Just as important as the camera, or even more so, is the lens you use. In general you want a lens with a low F number (the amount of light it lets through) and that is as wide as possible. Lets look at the F number -  lenses have anumber that indicates how much light they let through to the camera sensor. For Aurora's you preferably want a lens with an F number of 2.8 or lower. The brighter the lens the less time you need to expose the photo. The second consideration is the width of lens - the wider better as more of the scene the lens can captured in the photo (and the less chance of star trails). Lenses are specified with a millimetre range, and the lower you can get the better. In general under 24mm is sufficient, although we shoot at 34mm. Now if you don't have a lens that meets these criteria don't let this put you off - you may not capture bright pictures similar to those you may have seen, however you could still get something.

When preparing to go out, make sure your camera battery (and any spares) are charged, and take your smart phone so you can monitor what is happening via the Facebook groups. We find it easier to set the camera up with necessary settings before heading out (manual mode, manual focus, low F number etc). Also don't forget to take warm clothes, lights / head lamps and something to drink and even a friend! Also tell someone where you are going.


How do I photograph an Aurora?

Aurora over the Primrose Sands boat ramp

How you set up and use your camera is different depending on the camera and lens combination that you are using however the same general principles apply.

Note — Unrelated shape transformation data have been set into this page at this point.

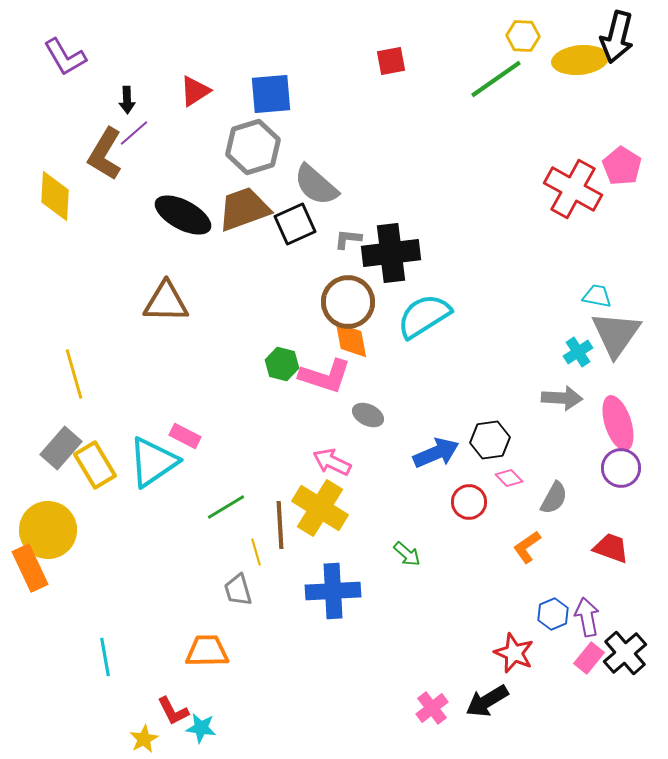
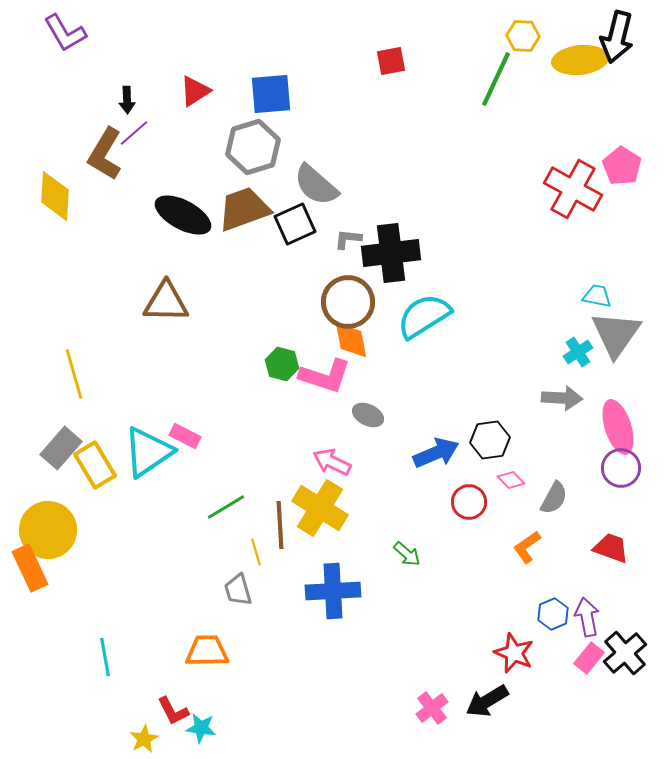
purple L-shape at (65, 57): moved 24 px up
green line at (496, 79): rotated 30 degrees counterclockwise
pink ellipse at (618, 423): moved 4 px down
cyan triangle at (153, 462): moved 5 px left, 10 px up
pink diamond at (509, 478): moved 2 px right, 2 px down
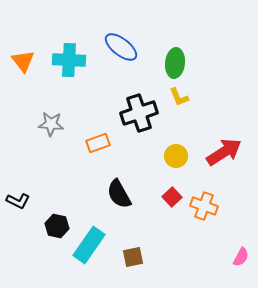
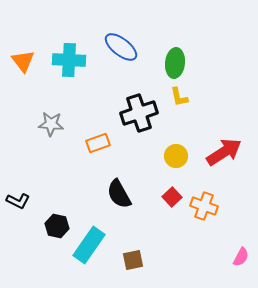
yellow L-shape: rotated 10 degrees clockwise
brown square: moved 3 px down
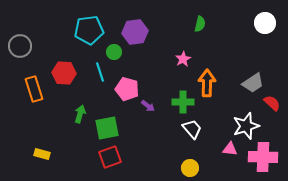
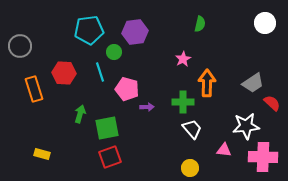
purple arrow: moved 1 px left, 1 px down; rotated 40 degrees counterclockwise
white star: rotated 12 degrees clockwise
pink triangle: moved 6 px left, 1 px down
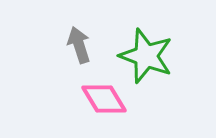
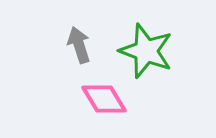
green star: moved 5 px up
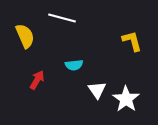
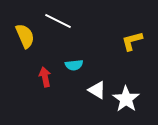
white line: moved 4 px left, 3 px down; rotated 12 degrees clockwise
yellow L-shape: rotated 90 degrees counterclockwise
red arrow: moved 8 px right, 3 px up; rotated 42 degrees counterclockwise
white triangle: rotated 24 degrees counterclockwise
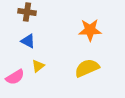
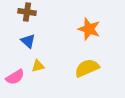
orange star: moved 1 px left, 1 px up; rotated 20 degrees clockwise
blue triangle: rotated 14 degrees clockwise
yellow triangle: rotated 24 degrees clockwise
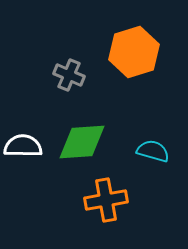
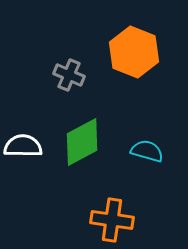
orange hexagon: rotated 21 degrees counterclockwise
green diamond: rotated 24 degrees counterclockwise
cyan semicircle: moved 6 px left
orange cross: moved 6 px right, 20 px down; rotated 18 degrees clockwise
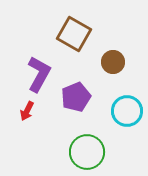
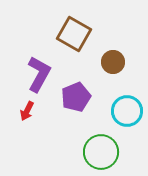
green circle: moved 14 px right
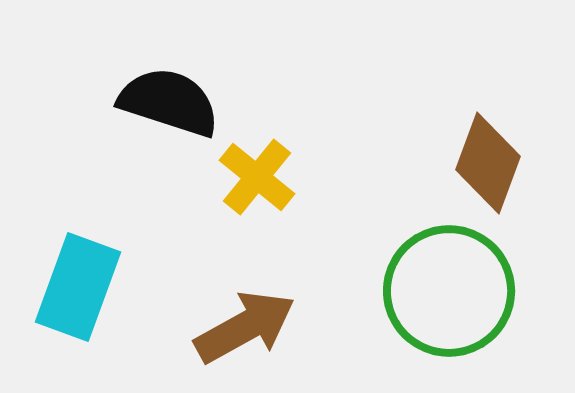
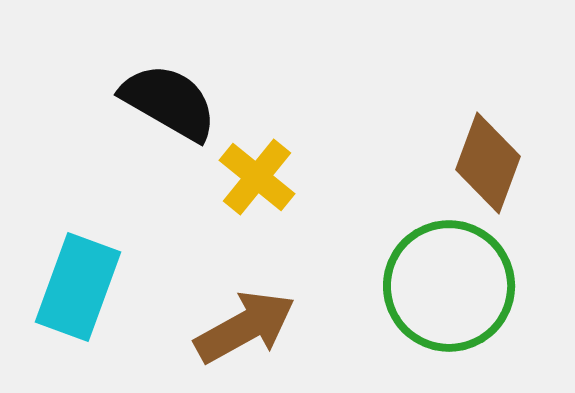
black semicircle: rotated 12 degrees clockwise
green circle: moved 5 px up
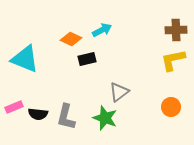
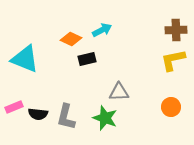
gray triangle: rotated 35 degrees clockwise
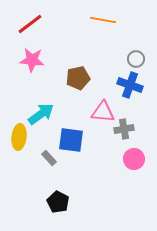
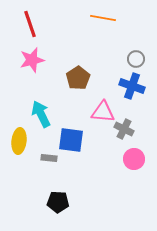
orange line: moved 2 px up
red line: rotated 72 degrees counterclockwise
pink star: rotated 20 degrees counterclockwise
brown pentagon: rotated 20 degrees counterclockwise
blue cross: moved 2 px right, 1 px down
cyan arrow: rotated 80 degrees counterclockwise
gray cross: rotated 36 degrees clockwise
yellow ellipse: moved 4 px down
gray rectangle: rotated 42 degrees counterclockwise
black pentagon: rotated 25 degrees counterclockwise
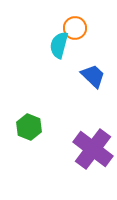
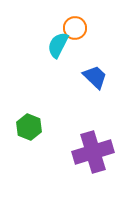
cyan semicircle: moved 1 px left; rotated 12 degrees clockwise
blue trapezoid: moved 2 px right, 1 px down
purple cross: moved 3 px down; rotated 36 degrees clockwise
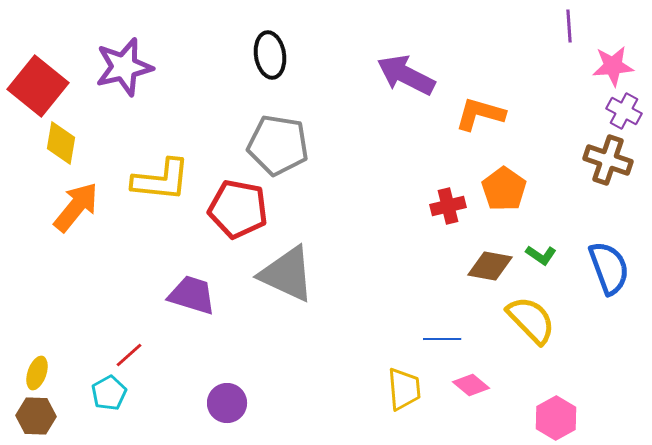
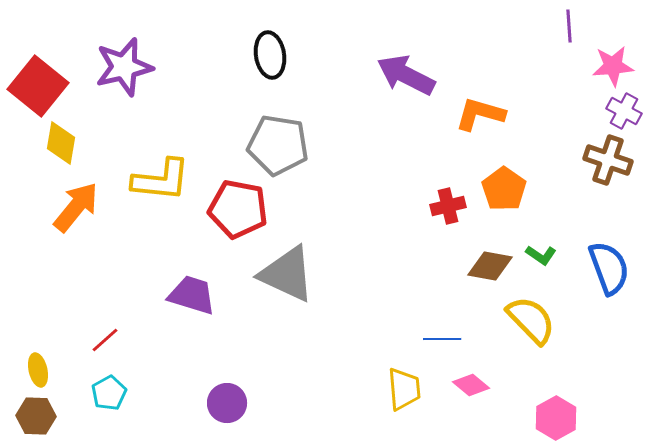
red line: moved 24 px left, 15 px up
yellow ellipse: moved 1 px right, 3 px up; rotated 32 degrees counterclockwise
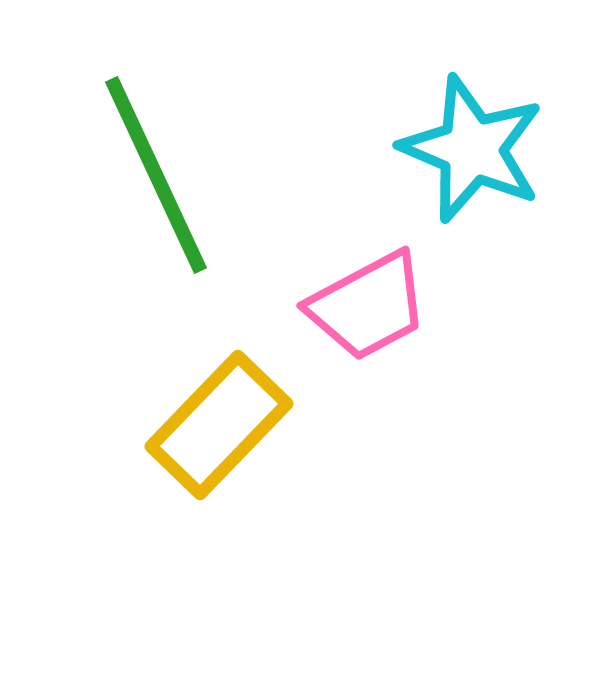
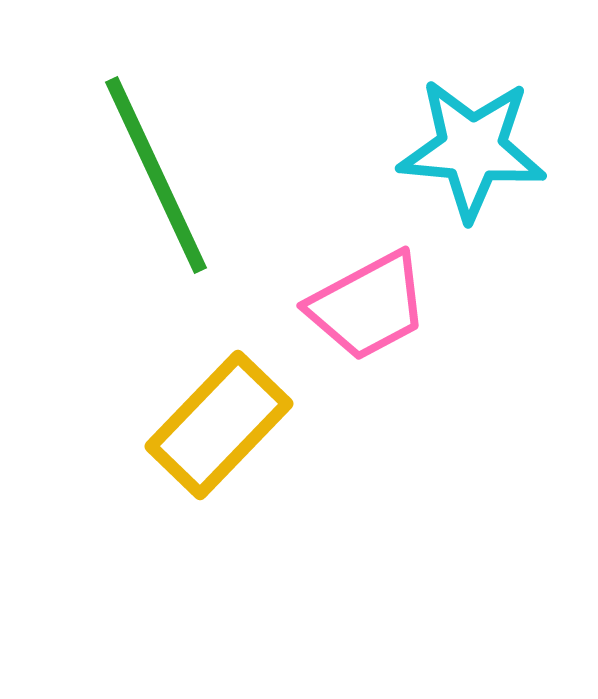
cyan star: rotated 18 degrees counterclockwise
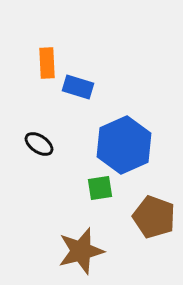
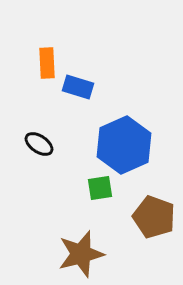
brown star: moved 3 px down
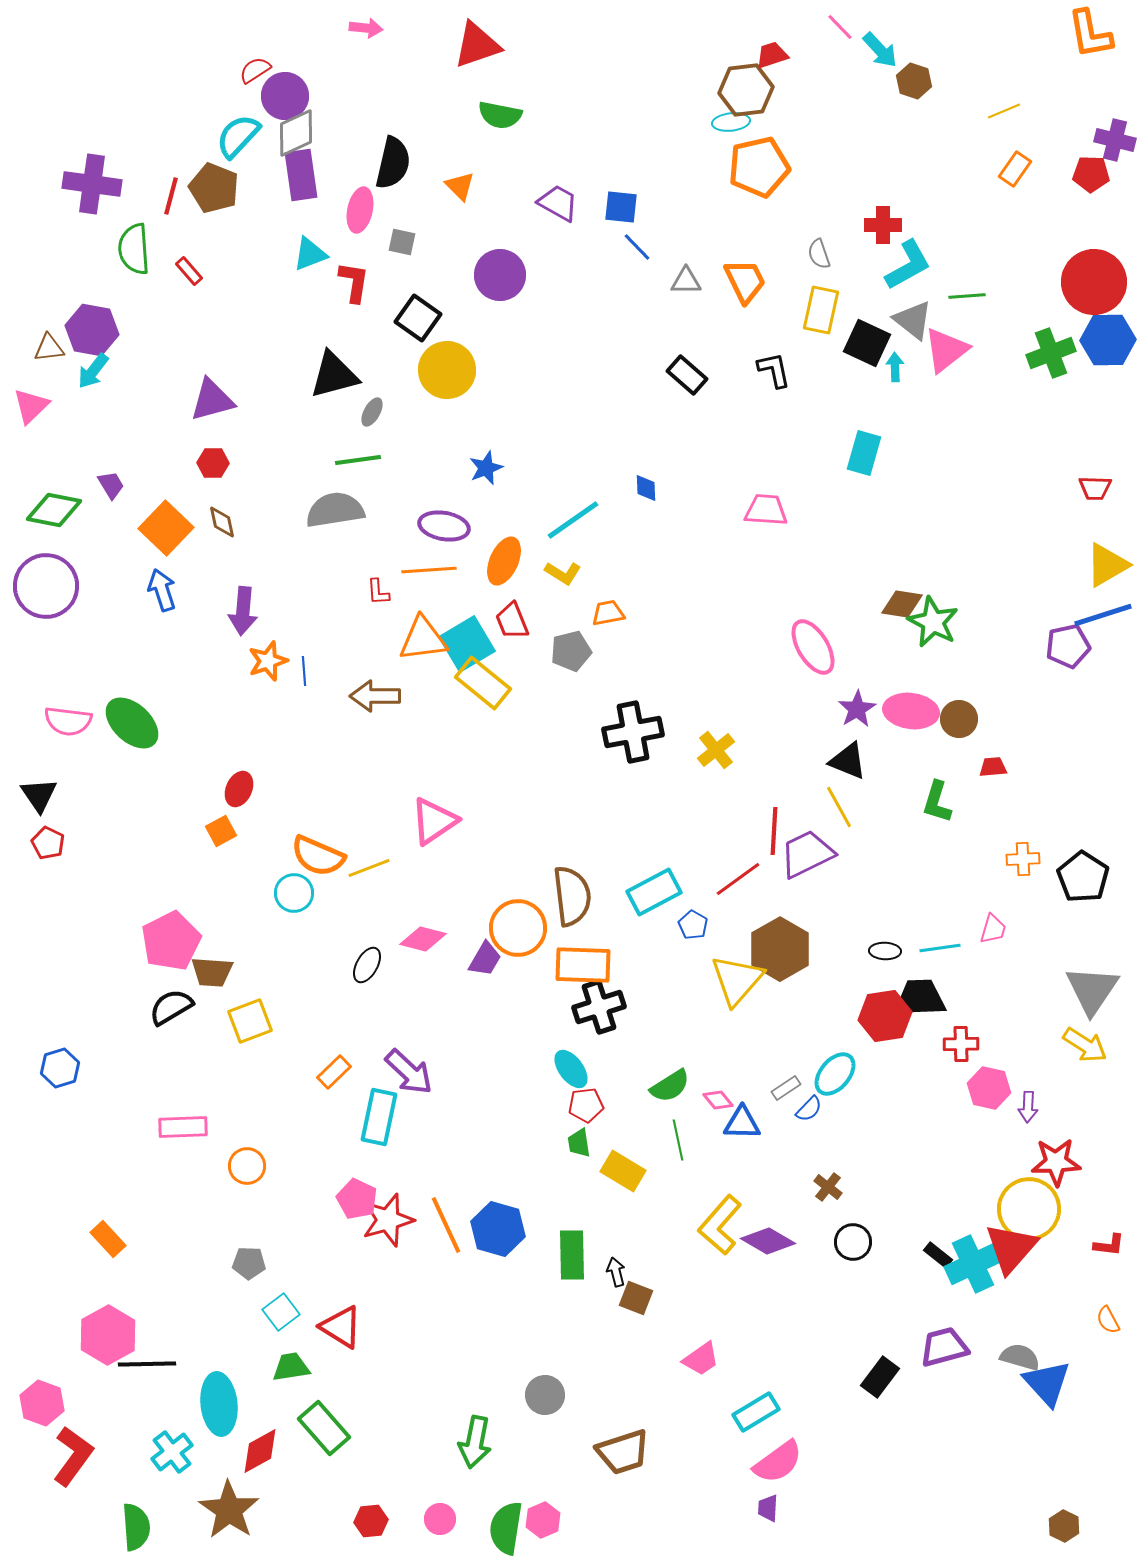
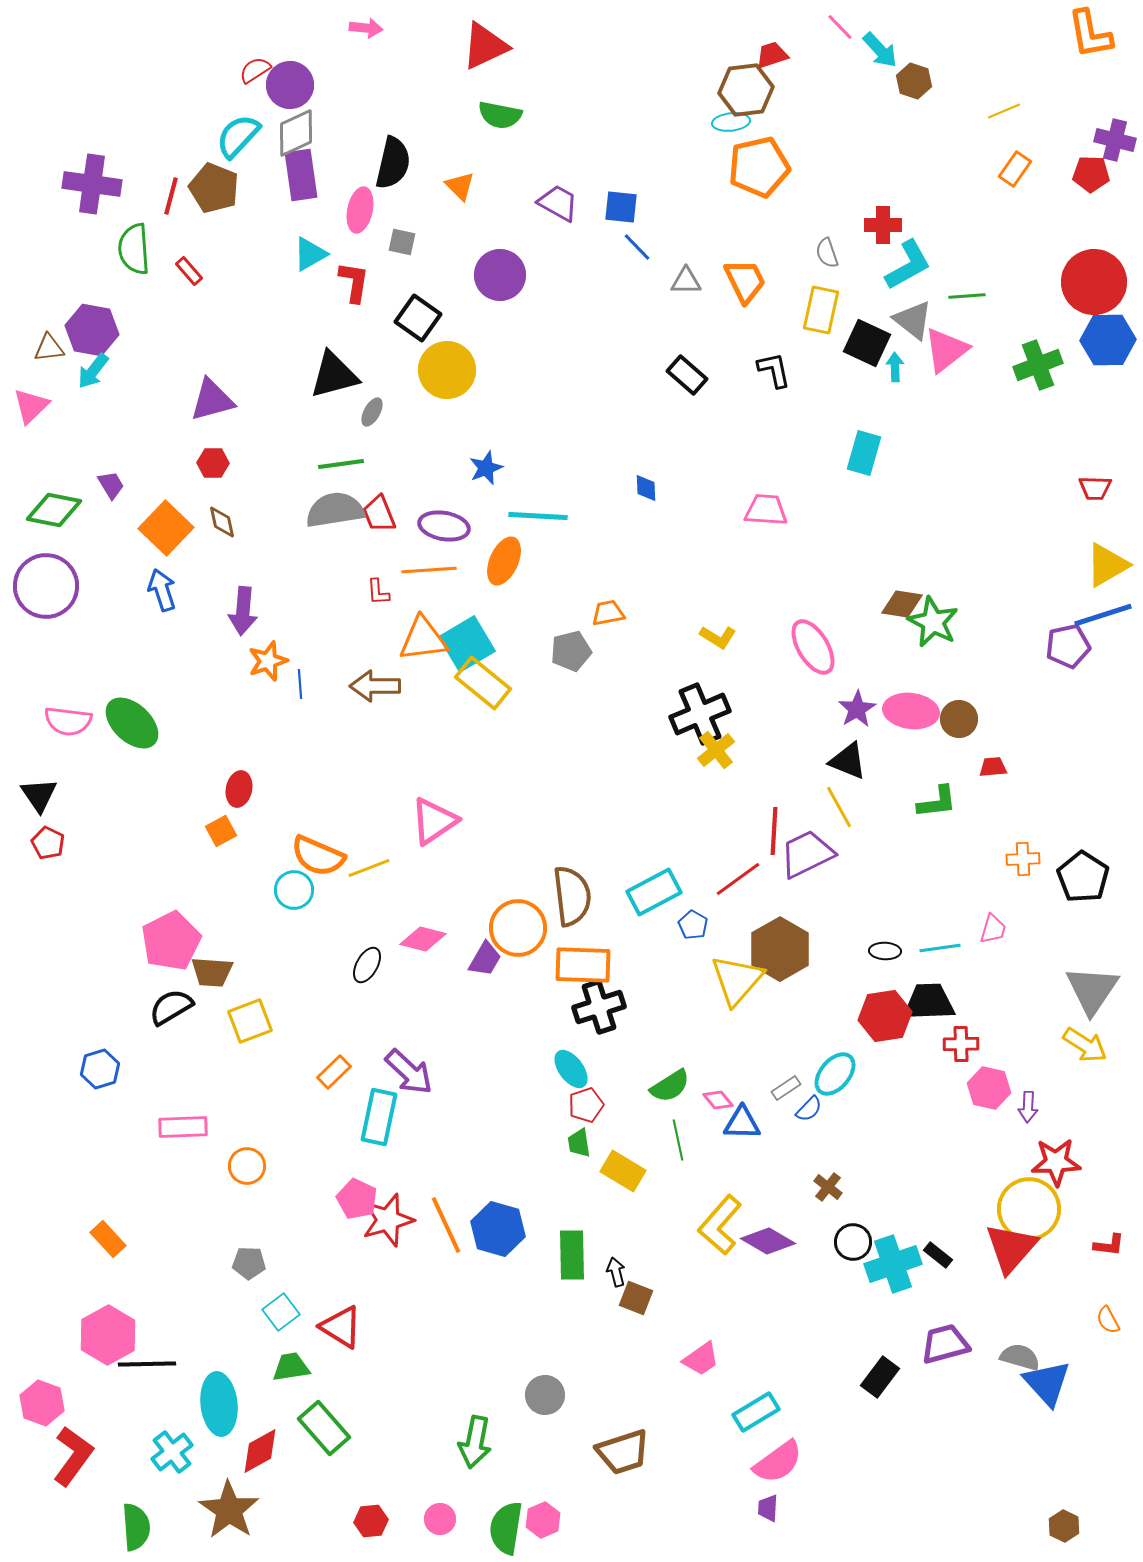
red triangle at (477, 45): moved 8 px right, 1 px down; rotated 6 degrees counterclockwise
purple circle at (285, 96): moved 5 px right, 11 px up
cyan triangle at (310, 254): rotated 9 degrees counterclockwise
gray semicircle at (819, 254): moved 8 px right, 1 px up
green cross at (1051, 353): moved 13 px left, 12 px down
green line at (358, 460): moved 17 px left, 4 px down
cyan line at (573, 520): moved 35 px left, 4 px up; rotated 38 degrees clockwise
yellow L-shape at (563, 573): moved 155 px right, 64 px down
red trapezoid at (512, 621): moved 133 px left, 107 px up
blue line at (304, 671): moved 4 px left, 13 px down
brown arrow at (375, 696): moved 10 px up
black cross at (633, 732): moved 67 px right, 18 px up; rotated 12 degrees counterclockwise
red ellipse at (239, 789): rotated 12 degrees counterclockwise
green L-shape at (937, 802): rotated 114 degrees counterclockwise
cyan circle at (294, 893): moved 3 px up
black trapezoid at (920, 998): moved 9 px right, 4 px down
blue hexagon at (60, 1068): moved 40 px right, 1 px down
red pentagon at (586, 1105): rotated 12 degrees counterclockwise
cyan cross at (973, 1264): moved 80 px left; rotated 6 degrees clockwise
purple trapezoid at (944, 1347): moved 1 px right, 3 px up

  1. Set up your tripod and camera in a position with a good view south and away from strong light sources.
  2. Switch your camera to manual mode.
  3. If you can, setup the camera to save images in JPG and RAW format (only use RAW if you have the software to edit them).
  4. Set the aperture as wide as you can (the F number - as low as it will go).
  5. Zoom out as far as possible.
  6. Try and focus on a distant object (such as a star). You may need to focus the camera manually.
  7. Set the exposure time (how long the photo takes) to about 30 seconds as a starting point.
  8. Take the photo. If you have a remote shutter release or can control your camera via Wi-Fi then use that, as physically pressing the button on the camera can cause it to shake and blur the photo.
  9. Review the results and adjust the settings as required - if possible lower the exposure time as if you have it too long then you will end up with blurry stars.
  10. Try again - Auroras can flare up and die down quickly so don't stop trying.
  11. Occasionally check your focus as things can change over time.

And don't forget - practice makes perfect! If you don't succeed the first time, don't give up - it can be a rewarding experience!